### Brief
Output the entries as they appear, skipping images.

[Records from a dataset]
--

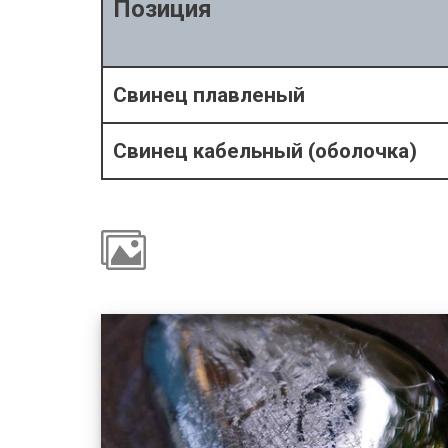
Позиция
Свинец плавленый
Свинец кабельный (оболочка)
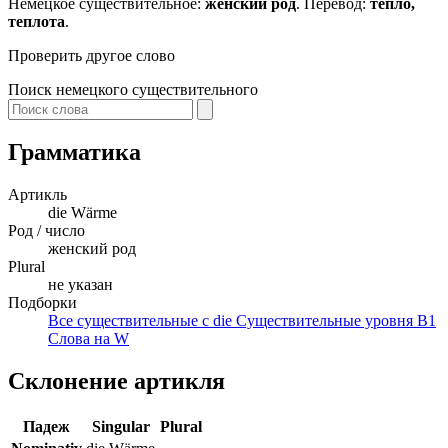
Немецкое существительное:
женский род
. Перевод:
тепло,
теплота
.
Проверить другое слово
Поиск немецкого существительного
Грамматика
Артикль
die
Wärme
Род / число
женский род
Plural
не указан
Подборки
Все существительные с die
Существительные уровня B1
Слова на W
Склонение артикля
Падеж
Singular
Plural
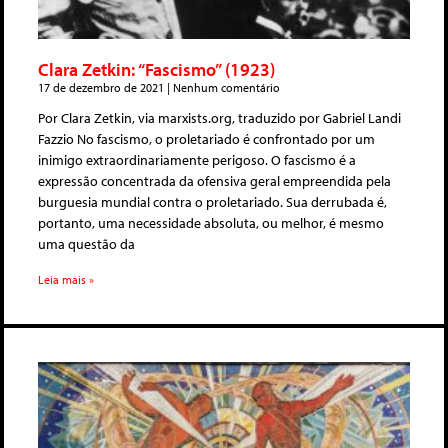
Clara Zetkin: “Fascismo” (1923)
17 de dezembro de 2021
Nenhum comentário
Por Clara Zetkin, via marxists.org, traduzido por Gabriel Landi
Fazzio No fascismo, o proletariado é confrontado por um
inimigo extraordinariamente perigoso. O fascismo é a
expressão concentrada da ofensiva geral empreendida pela
burguesia mundial contra o proletariado. Sua derrubada é,
portanto, uma necessidade absoluta, ou melhor, é mesmo
uma questão da
Leia mais »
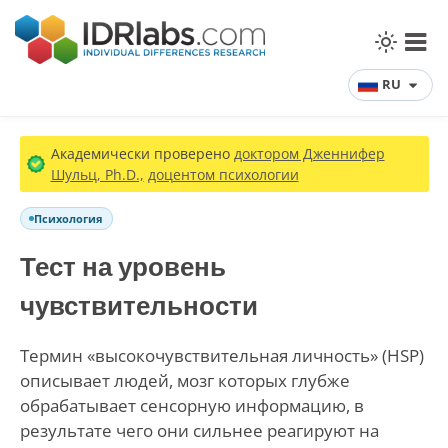
RU
Академически проверено
доктором Дженнифер
Шульц, Ph.D.,
доцентом психологии
Психология
Тест на уровень
чувствительности
Термин «высокочувствительная личность» (HSP)
описывает людей, мозг которых глубже
обрабатывает сенсорную информацию, в
результате чего они сильнее реагируют на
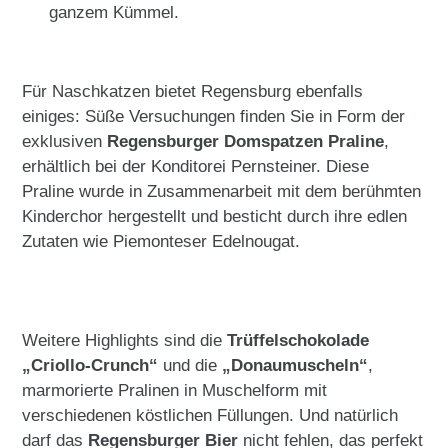
ganzem Kümmel.
Für Naschkatzen bietet Regensburg ebenfalls
einiges: Süße Versuchungen finden Sie in Form der
exklusiven
Regensburger Domspatzen Praline
,
erhältlich bei der Konditorei Pernsteiner. Diese
Praline wurde in Zusammenarbeit mit dem berühmten
Kinderchor hergestellt und besticht durch ihre edlen
Zutaten wie Piemonteser Edelnougat.
Weitere Highlights sind die
Trüffelschokolade
„Criollo-Crunch“
und die
„Donaumuscheln“
,
marmorierte Pralinen in Muschelform mit
verschiedenen köstlichen Füllungen. Und natürlich
darf das
Regensburger Bier
nicht fehlen, das perfekt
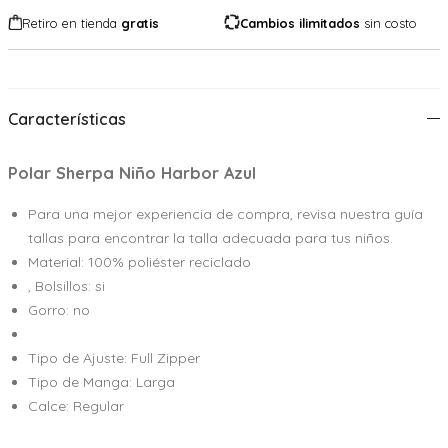
Retiro en tienda
gratis
Cambios ilimitados
sin costo
Características
Polar Sherpa Niño Harbor Azul
Para una mejor experiencia de compra, revisa nuestra guía
tallas para encontrar la talla adecuada para tus niños.
Material: 100% poliéster reciclado
, Bolsillos: si
Gorro: no
Tipo de Ajuste: Full Zipper
Tipo de Manga: Larga
Calce: Regular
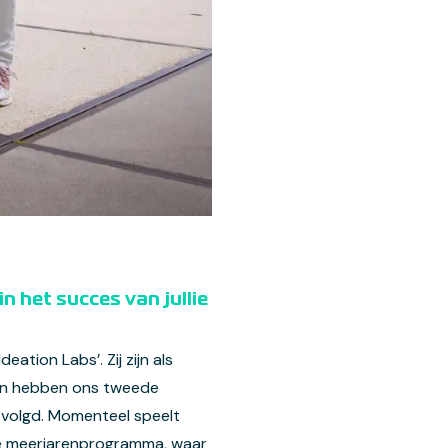
n het succes van jullie
tion Labs’. Zij zijn als
en hebben ons tweede
evolgd. Momenteel speelt
le meerjarenprogramma, waar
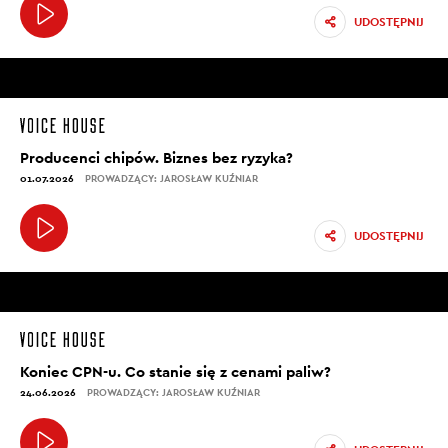
UDOSTĘPNIJ
Producenci chipów. Biznes bez ryzyka?
01.07.2026
PROWADZĄCY: JAROSŁAW KUŹNIAR
UDOSTĘPNIJ
Koniec CPN-u. Co stanie się z cenami paliw?
24.06.2026
PROWADZĄCY: JAROSŁAW KUŹNIAR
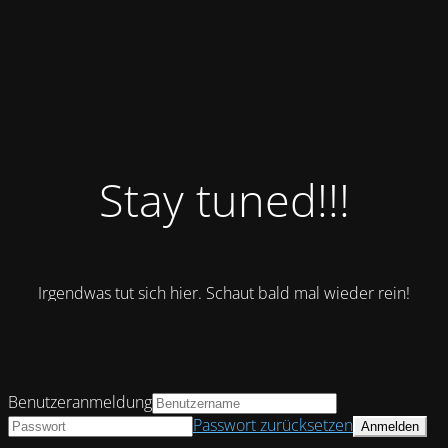
Stay tuned!!!
Irgendwas tut sich hier. Schaut bald mal wieder rein!
Benutzeranmeldung
Passwort zurücksetzen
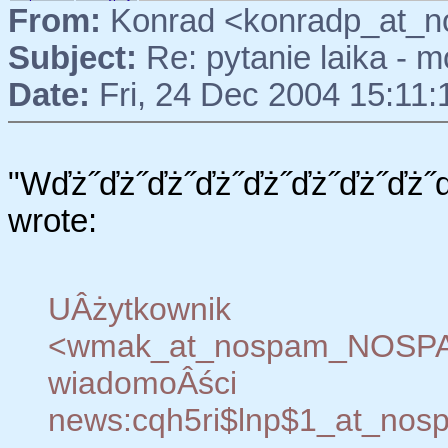
From:
Konrad <konradp_at_n
Subject:
Re: pytanie laika - m
Date:
Fri, 24 Dec 2004 15:11
"Wďż˝ďż˝ďż˝ďż˝ďż˝ďż˝ďż˝ďż˝ď
wrote:
UÂżytkow
<wmak_at_nospam_NOS
wiadomoÂści
news:cqh5ri$lnp$1_at_nosp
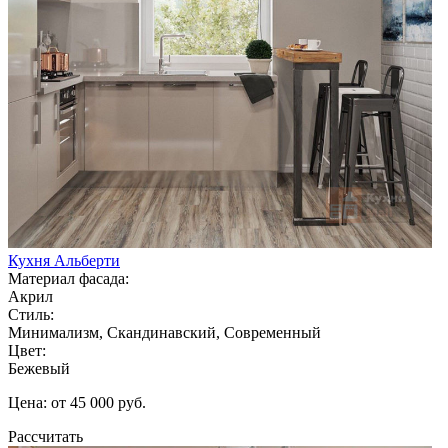
Кухня Альберти
Материал фасада:
Акрил
Стиль:
Минимализм, Скандинавский, Современный
Цвет:
Бежевый
Цена: от 45 000 руб.
Рассчитать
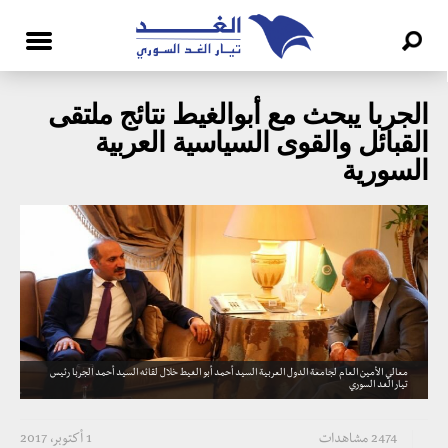
الجربا يبحث مع أبوالغيط نتائج ملتقى
القبائل والقوى السياسية العربية
السورية
معالي الأمين العام لجامعة الدول العربية السيد أحمد أبو الغيط خلال لقائه السيد أحمد الجربا رئيس
تيار الغد السوري
2474 مشاهدات
1 أكتوبر، 2017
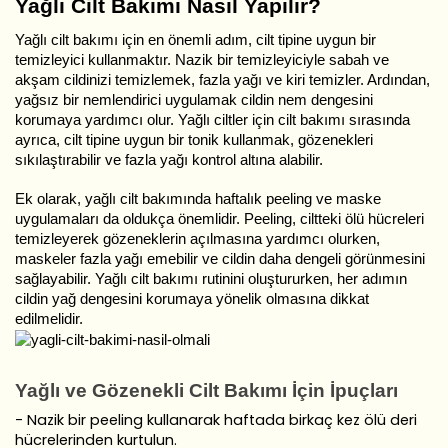
Yağlı Cilt Bakımı Nasıl Yapılır?
Yağlı cilt bakımı için en önemli adım, cilt tipine uygun bir
temizleyici kullanmaktır. Nazik bir temizleyiciyle sabah ve
akşam cildinizi temizlemek, fazla yağı ve kiri temizler. Ardından,
yağsız bir nemlendirici uygulamak cildin nem dengesini
korumaya yardımcı olur. Yağlı ciltler için cilt bakımı sırasında
ayrıca, cilt tipine uygun bir tonik kullanmak, gözenekleri
sıkılaştırabilir ve fazla yağı kontrol altına alabilir.
Ek olarak, yağlı cilt bakımında haftalık peeling ve maske
uygulamaları da oldukça önemlidir. Peeling, ciltteki ölü hücreleri
temizleyerek gözeneklerin açılmasına yardımcı olurken,
maskeler fazla yağı emebilir ve cildin daha dengeli görünmesini
sağlayabilir. Yağlı cilt bakımı rutinini oluştururken, her adımın
cildin yağ dengesini korumaya yönelik olmasına dikkat
edilmelidir.
Yağlı ve Gözenekli Cilt Bakımı İçin İpuçları
- Nazik bir peeling kullanarak haftada birkaç kez ölü deri
hücrelerinden kurtulun.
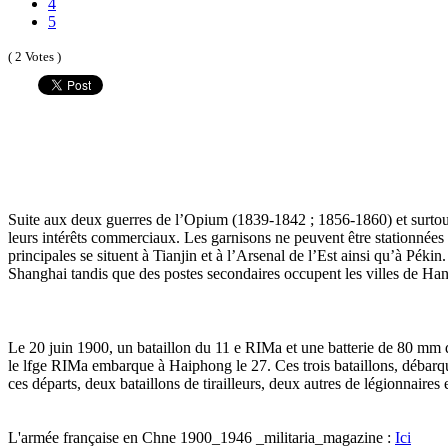
4
5
( 2 Votes )
Suite aux deux guerres de l’Opium (1839-1842 ; 1856-1860) et surtout a
leurs intérêts commerciaux. Les garnisons ne peuvent être stationnées 
principales se situent à Tianjin et à l’Arsenal de l’Est ainsi qu’à P
Shanghai tandis que des postes secondaires
occupent les villes de Ha
Le 20 juin 1900, un bataillon du 11 e RIMa et une batterie de 80 mm d
le lfge RIMa embarque à Haiphong le 27. Ces trois bataillons, débarq
ces départs, deux bataillons de tirailleurs, deux autres de légionnaires
L'armée française en Chne 1900_1946 _militaria_magazine :
Ici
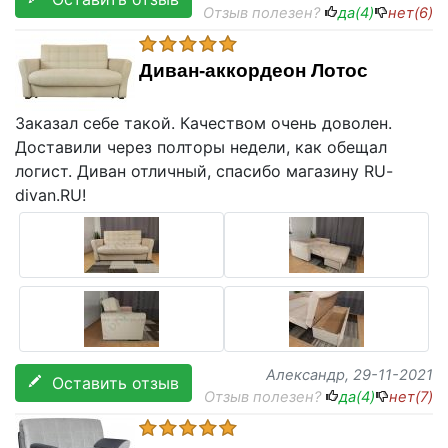
Отзыв полезен?
да(
4
)
нет(
6
)
Диван-аккордеон Лотос
Заказал себе такой. Качеством очень доволен.
Доставили через полторы недели, как обещал
логист. Диван отличный, спасибо магазину RU-
divan.RU!
Александр
, 29-11-2021
Оставить отзыв
Отзыв полезен?
да(
4
)
нет(
7
)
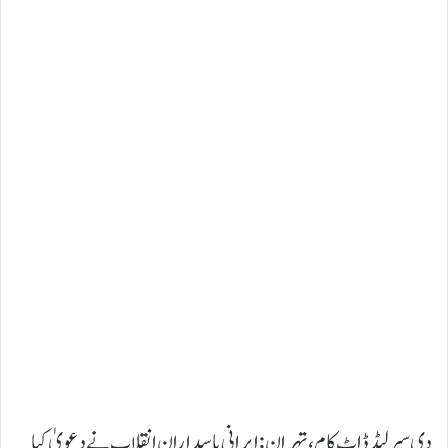
دی سپرلیڈ ڈاٹ کام ، تہران : ایرانی پاسدارانِ انقلاب نے دعویٰ کیا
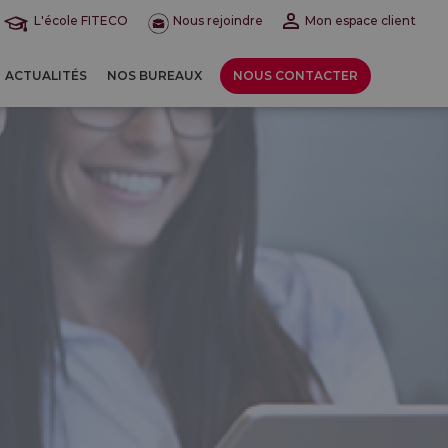
L'école FITECO
Nous rejoindre
Mon espace client
ACTUALITÉS
NOS BUREAUX
NOUS CONTACTER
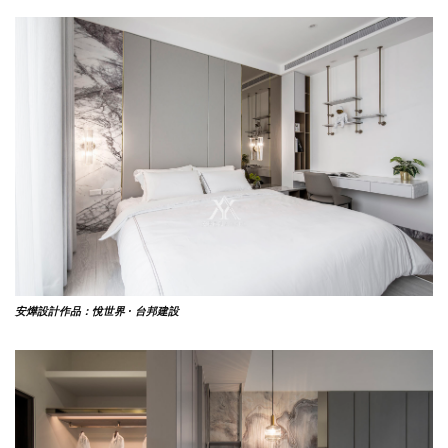
安燁設計作品：悅世界 · 台邦建設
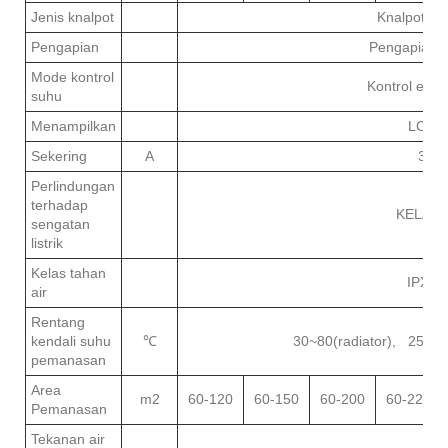
Jenis knalpot
Knalpot pa
Pengapian
Pengapian p
Mode kontrol
Kontrol elekt
suhu
Menampilkan
LCD
Sekering
A
3
Perlindungan
terhadap
KELAS I
sengatan
listrik
Kelas tahan
IPX4
air
Rentang
kendali suhu
℃
30~80(radiator), 25-60
pemanasan
Area
m2
60-120
60-150
60-200
60-220
Pemanasan
Tekanan air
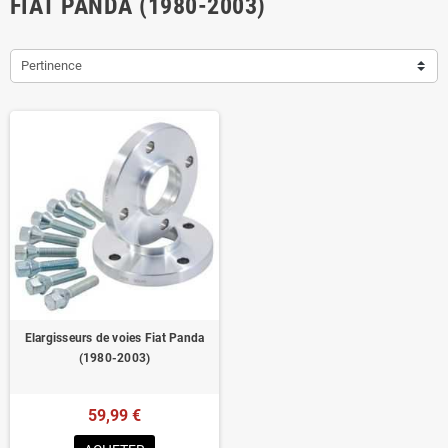
FIAT PANDA (1980-2003)
Pertinence
Elargisseurs de voies Fiat Panda
(1980-2003)
59,99 €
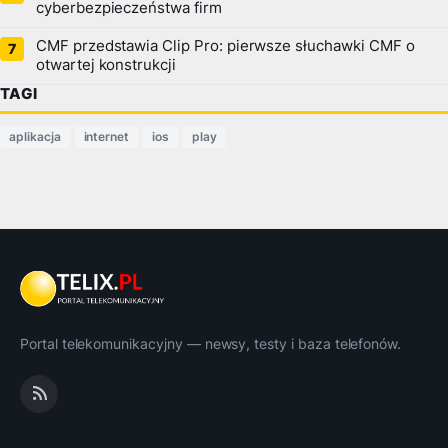
cyberbezpieczeństwa firm
CMF przedstawia Clip Pro: pierwsze słuchawki CMF o
otwartej konstrukcji
TAGI
aplikacja
internet
ios
play
Portal telekomunikacyjny — newsy, testy i baza telefonów.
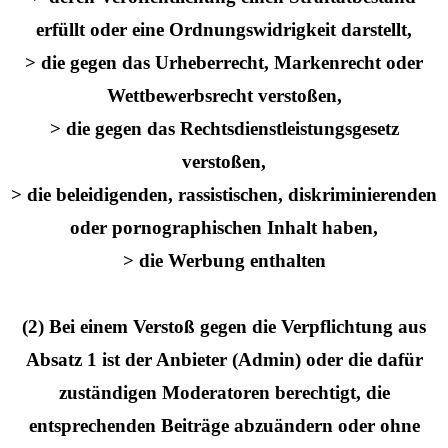
erfüllt oder eine Ordnungswidrigkeit darstellt,
> die gegen das Urheberrecht, Markenrecht oder
Wettbewerbsrecht verstoßen,
> die gegen das Rechtsdienstleistungsgesetz
verstoßen,
> die beleidigenden, rassistischen, diskriminierenden
oder pornographischen Inhalt haben,
> die Werbung enthalten
(2) Bei einem Verstoß gegen die Verpflichtung aus
Absatz 1 ist der Anbieter (Admin) oder die dafür
zuständigen Moderatoren berechtigt, die
entsprechenden Beiträge abzuändern oder ohne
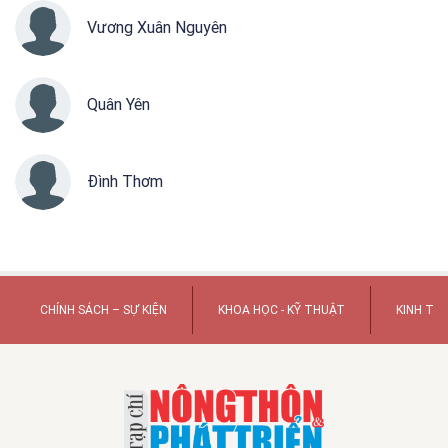
Vương Xuân Nguyên
Quân Yên
Đình Thơm
CHÍNH SÁCH – SỰ KIỆN
KHOA HỌC - KỸ THUẬT
KINH TẾ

--

### Your solution
Позиция
Свинец плавленый
Свинец кабельный (оболочка)
Немецкое существительное:
женский род
. Перевод:
тепло,
теплота
.
Проверить другое слово
Поиск немецкого существительного
Грамматика
Артикль
die
Wärme
Род / число
женский род
Plural
не указан
Подборки
Все существительные с die
Существительные уровня B1
Слова на W
Склонение артикля
Падеж
Singular
Plural
Clara Zetkin: “Fascismo” (1923)
17 de dezembro de 2021
Nenhum comentário
Por Clara Zetkin, via marxists.org, traduzido por Gabriel Landi
Fazzio No fascismo, o proletariado é confrontado por um
inimigo extraordinariamente perigoso. O fascismo é a
expressão concentrada da ofensiva geral empreendida pela
burguesia mundial contra o proletariado. Sua derrubada é,
portanto, uma necessidade absoluta, ou melhor, é mesmo
uma questão da
Leia mais »
RU
Академически проверено
доктором Дженнифер
Шульц, Ph.D.,
доцентом психологии
Психология
Тест на уровень
чувствительности
Термин «высокочувствительная личность» (HSP)
описывает людей, мозг которых глубже
обрабатывает сенсорную информацию, в
результате чего они сильнее реагируют на
ganzem Kümmel.
Für Naschkatzen bietet Regensburg ebenfalls
einiges: Süße Versuchungen finden Sie in Form der
exklusiven
Regensburger Domspatzen Praline
,
erhältlich bei der Konditorei Pernsteiner. Diese
Praline wurde in Zusammenarbeit mit dem berühmten
Kinderchor hergestellt und besticht durch ihre edlen
Zutaten wie Piemonteser Edelnougat.
Weitere Highlights sind die
Trüffelschokolade
„Criollo-Crunch“
und die
„Donaumuscheln“
,
marmorierte Pralinen in Muschelform mit
verschiedenen köstlichen Füllungen. Und natürlich
darf das
Regensburger Bier
nicht fehlen, das perfekt
Retiro en tienda
gratis
Cambios ilimitados
sin costo
Características
Polar Sherpa Niño Harbor Azul
Para una mejor experiencia de compra, revisa nuestra guía
tallas para encontrar la talla adecuada para tus niños.
Material: 100% poliéster reciclado
, Bolsillos: si
Gorro: no
Tipo de Ajuste: Full Zipper
Tipo de Manga: Larga
Calce: Regular
n het succes van jullie
tion Labs’. Zij zijn als
en hebben ons tweede
evolgd. Momenteel speelt
le meerjarenprogramma, waar
UDOSTĘPNIJ
Producenci chipów. Biznes bez ryzyka?
01.07.2026
PROWADZĄCY: JAROSŁAW KUŹNIAR
UDOSTĘPNIJ
Koniec CPN-u. Co stanie się z cenami paliw?
24.06.2026
PROWADZĄCY: JAROSŁAW KUŹNIAR
Stay tuned!!!
Irgendwas tut sich hier. Schaut bald mal wieder rein!
Benutzeranmeldung
Passwort zurücksetzen
From:
Konrad <konradp_at_n
Subject:
Re: pytanie laika - m
Date:
Fri, 24 Dec 2004 15:11
"Wďż˝ďż˝ďż˝ďż˝ďż˝ďż˝ďż˝ďż˝ď
wrote:
UÂżytkow
<wmak_at_nospam_NOS
wiadomoÂści
news:cqh5ri$lnp$1_at_nosp
Кухня Альберти
Материал фасада:
Акрил
Стиль:
Минимализм, Скандинавский, Современный
Цвет:
Бежевый
Цена: от 45 000 руб.
Рассчитать
الجربا يبحث مع أبوالغيط نتائج ملتقى
القبائل والقوى السياسية العربية
السورية
معالي الأمين العام لجامعة الدول العربية السيد أحمد أبو الغيط خلال لقائه السيد أحمد الجربا رئيس
تيار الغد السوري
2474 مشاهدات
1 أكتوبر، 2017
Yağlı Cilt Bakımı Nasıl Yapılır?
Yağlı cilt bakımı için en önemli adım, cilt tipine uygun bir
temizleyici kullanmaktır. Nazik bir temizleyiciyle sabah ve
akşam cildinizi temizlemek, fazla yağı ve kiri temizler. Ardından,
yağsız bir nemlendirici uygulamak cildin nem dengesini
korumaya yardımcı olur. Yağlı ciltler için cilt bakımı sırasında
ayrıca, cilt tipine uygun bir tonik kullanmak, gözenekleri
sıkılaştırabilir ve fazla yağı kontrol altına alabilir.
Ek olarak, yağlı cilt bakımında haftalık peeling ve maske
uygulamaları da oldukça önemlidir. Peeling, ciltteki ölü hücreleri
temizleyerek gözeneklerin açılmasına yardımcı olurken,
maskeler fazla yağı emebilir ve cildin daha dengeli görünmesini
sağlayabilir. Yağlı cilt bakımı rutinini oluştururken, her adımın
cildin yağ dengesini korumaya yönelik olmasına dikkat
edilmelidir.
Yağlı ve Gözenekli Cilt Bakımı İçin İpuçları
- Nazik bir peeling kullanarak haftada birkaç kez ölü deri
hücrelerinden kurtulun.
4
5
( 2 Votes )
Suite aux deux guerres de l’Opium (1839-1842 ; 1856-1860) et surtout a
leurs intérêts commerciaux. Les garnisons ne peuvent être stationnées 
principales se situent à Tianjin et à l’Arsenal de l’Est ainsi qu’à P
Shanghai tandis que des postes secondaires
occupent les villes de Ha
Le 20 juin 1900, un bataillon du 11 e RIMa et une batterie de 80 mm d
le lfge RIMa embarque à Haiphong le 27. Ces trois bataillons, débarq
ces départs, deux bataillons de tirailleurs, deux autres de légionnaires
L'armée française en Chne 1900_1946 _militaria_magazine :
Ici
Отзыв полезен?
да(
4
)
нет(
6
)
Диван-аккордеон Лотос
Заказал себе такой. Качеством очень доволен.
Доставили через полторы недели, как обещал
логист. Диван отличный, спасибо магазину RU-
divan.RU!
Александр
, 29-11-2021
Оставить отзыв
Отзыв полезен?
да(
4
)
нет(
7
)
دی سپرلیڈ ڈاٹ کام ، تہران : ایرانی پاسدارانِ انقلاب نے دعویٰ کیا
L'école FITECO
Nous rejoindre
Mon espace client
ACTUALITÉS
NOS BUREAUX
NOUS CONTACTER
安燁設計作品：悅世界 · 台邦建設
Jenis knalpot
Knalpot pa
Pengapian
Pengapian p
Mode kontrol
Kontrol elekt
suhu
Menampilkan
LCD
Sekering
A
3
Perlindungan
terhadap
KELAS I
sengatan
listrik
Kelas tahan
IPX4
air
Rentang
kendali suhu
℃
30~80(radiator), 25-60
pemanasan
Area
m2
60-120
60-150
60-200
60-220
Pemanasan
Tekanan air
FIAT PANDA (1980-2003)
Pertinence
Elargisseurs de voies Fiat Panda
(1980-2003)
59,99 €
cyberbezpieczeństwa firm
CMF przedstawia Clip Pro: pierwsze słuchawki CMF o
otwartej konstrukcji
TAGI
aplikacja
internet
ios
play
Portal telekomunikacyjny — newsy, testy i baza telefonów.
erfüllt oder eine Ordnungswidrigkeit darstellt,
> die gegen das Urheberrecht, Markenrecht oder
Wettbewerbsrecht verstoßen,
> die gegen das Rechtsdienstleistungsgesetz
verstoßen,
> die beleidigenden, rassistischen, diskriminierenden
oder pornographischen Inhalt haben,
> die Werbung enthalten
(2) Bei einem Verstoß gegen die Verpflichtung aus
Absatz 1 ist der Anbieter (Admin) oder die dafür
zuständigen Moderatoren berechtigt, die
entsprechenden Beiträge abzuändern oder ohne
Vương Xuân Nguyên
Quân Yên
Đình Thơm
CHÍNH SÁCH – SỰ KIỆN
KHOA HỌC - KỸ THUẬT
KINH TẾ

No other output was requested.